Grosso modo, il n’est pas aussi médiocre et inepte que Prometheus. Les personnages font des conneries, mais le scénario ne les présente pas comme cons, simplement comme débordés. De là, on peut admettre que ça parte en vrille aussi vite, puisqu’ils prennent des décisions fâcheuses dans des circonstances pas prévues (là où la bande de taches du film précédent était composés de professionnels préparés en vue de l’exercice).

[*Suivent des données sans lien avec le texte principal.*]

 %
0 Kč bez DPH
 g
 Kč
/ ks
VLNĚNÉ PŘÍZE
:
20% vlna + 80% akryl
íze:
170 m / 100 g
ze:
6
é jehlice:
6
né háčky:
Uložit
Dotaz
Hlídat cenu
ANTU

Passé ce constat, c’est quand même la foire à la caractérisation inutile (le commandant est croyant, mais en fait, la narration n’en fait rien, ni un frein ni un moteur à l’action : eût-il été agnostique, athée ou jeanfoutre que ça n’aurait strictement rien changé à son rôle dans l’histoire), aux dialogues pas creusés (la décision de faire un crochet vers la nouvelle destination est réglée en deux coups de cuiller à pot, alors que justement, les soi-disant tensions dont on nous rebat les oreilles auraient pu exploser à ce moment), à la définition floue des rapports sociaux (ce sont des colons par leurs vêtements, mais parfois des bidasses dans leurs rapports hiérarchiques). C’est un peu du grand n’importe quoi, avec des erreurs de positionnement flagrantes : dans Alien, le premier à tomber face à la bête est un type somme toute sympa, mais là, les deux premières victimes sont un gros con qui pense avec sa vessie et un balourd naïf incapable de sociabiliser, ce qui détruit toute empathie vis-à-vis du spectateur et connote négativement ces premières victimes (avec la tonalité religieuse ambiante, ça fait châtiment divin).

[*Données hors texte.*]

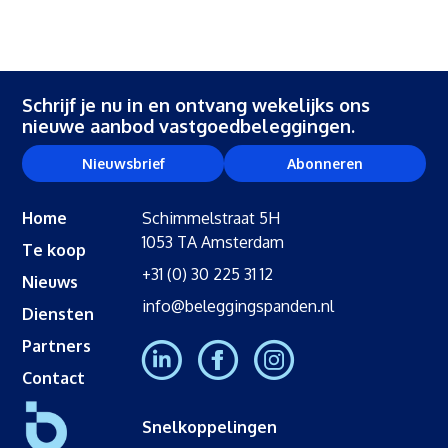
Schrijf je nu in en ontvang wekelijks ons
nieuwe aanbod vastgoedbeleggingen.
Nieuwsbrief
Abonneren
Home
Schimmelstraat 5H
1053 TA Amsterdam
Te koop
+31 (0) 30 225 31 12
Nieuws
info@beleggingspanden.nl
Diensten
Partners
Contact
Snelkoppelingen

Le reste de l’intrigue enfile des scènes d’action sympathiques mais sans brio et des coups de théâtre sans aucune surprise. Tout est prévisible, jusqu’à la révélation finale, qui a le mérite de teinter le film d’une noirceur étonnante, mais bon, après tant de platitudes, c’est un peu en vain.

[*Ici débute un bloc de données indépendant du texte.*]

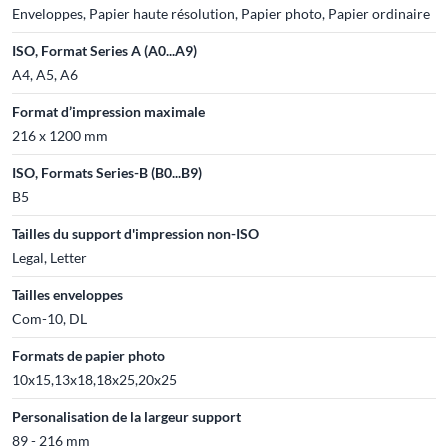
Enveloppes, Papier haute résolution, Papier photo, Papier ordinaire
ISO, Format Series A (A0...A9)
A4, A5, A6
Format d’impression maximale
216 x 1200 mm
ISO, Formats Series-B (B0...B9)
B5
Tailles du support d'impression non-ISO
Legal, Letter
Tailles enveloppes
Com-10, DL
Formats de papier photo
10x15,13x18,18x25,20x25
Personalisation de la largeur support
89 - 216 mm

Après, c’est très bien fait. La mission de sauvetage et la baston finale sont pas mal, un peu courtes, également très prévisibles, sans danger palpable. La mention spéciale revient à la scène de l’infirmerie dans la navette, qui fait excellemment monter la pression : les deux plans de course dans le couloir rendent palpables l’invasion de la panique, le second jouant à fond sur un corps désordonné et qui se cogne partout. Ce moment laisse planer un espoir, vite dilué.
Tout le préchi-précha sur la création, la destruction, le côté démiurge et délétère, c’est intéressant, mais c’est long, lent, envahissant, assez lourd, et si ça passe, c’est que c’est porté par l’interprétation toute en finesses de Fassbender, qui tire le meilleur sel de ce défi d’acteur.
Bref, aucune des dimensions du film ne parvient à surnager d’un niveau très convenu. Si on veut des surprises, on n’en a pas et tout est facile à deviner par avance. Si on veut frissonner, c’est raté aussi, et si on sursaute, c’est par réflexe plus que par surprise. Etc etc.
En sortant du film, je songeais à la scène d’intro d’icelui, ainsi qu’aux deux prologues qui ont circulé sur le net. Et je me disais qu’il aurait dû les utiliser. Le prologue lié à David, remonté afin de masquer soit sa présence soit son action, aurait pu ouvrir le film, suivi du prologue consacré à l’équipage. Ensuite, paf, générique, et action. Quant au prologue qu’on voit sur grand écran, il aurait pu être présenté par le biais d’un rêve de David (on sait que Walter ne rêve pas), ce qui aurait permis de renforcer toute la dialectique créateur / création (en balançant aussi une référence à Blade Runner, dont le spectre était palpable dans Prometheus). Un tel choix aurait permis de solidifier pas mal d’aspect.
Mais non, le montage final a privilégié un récit trop long, souvent mou, sans réel défi, avec des incohérences et des moments ridicules. Scott s’est souvenu qu’il savait, il y a trente ans, éteindre et allumer un spot afin de créer des profondeurs, des reliefs, il en joue avec de gros sabots quand il filme la rencontre entre David et Walter, et si l’intention est balourde, le résultat est assez beau. Mais une scène d’action réussie et un joli travail sur les éclairages ne suffisent pas sauver un navet.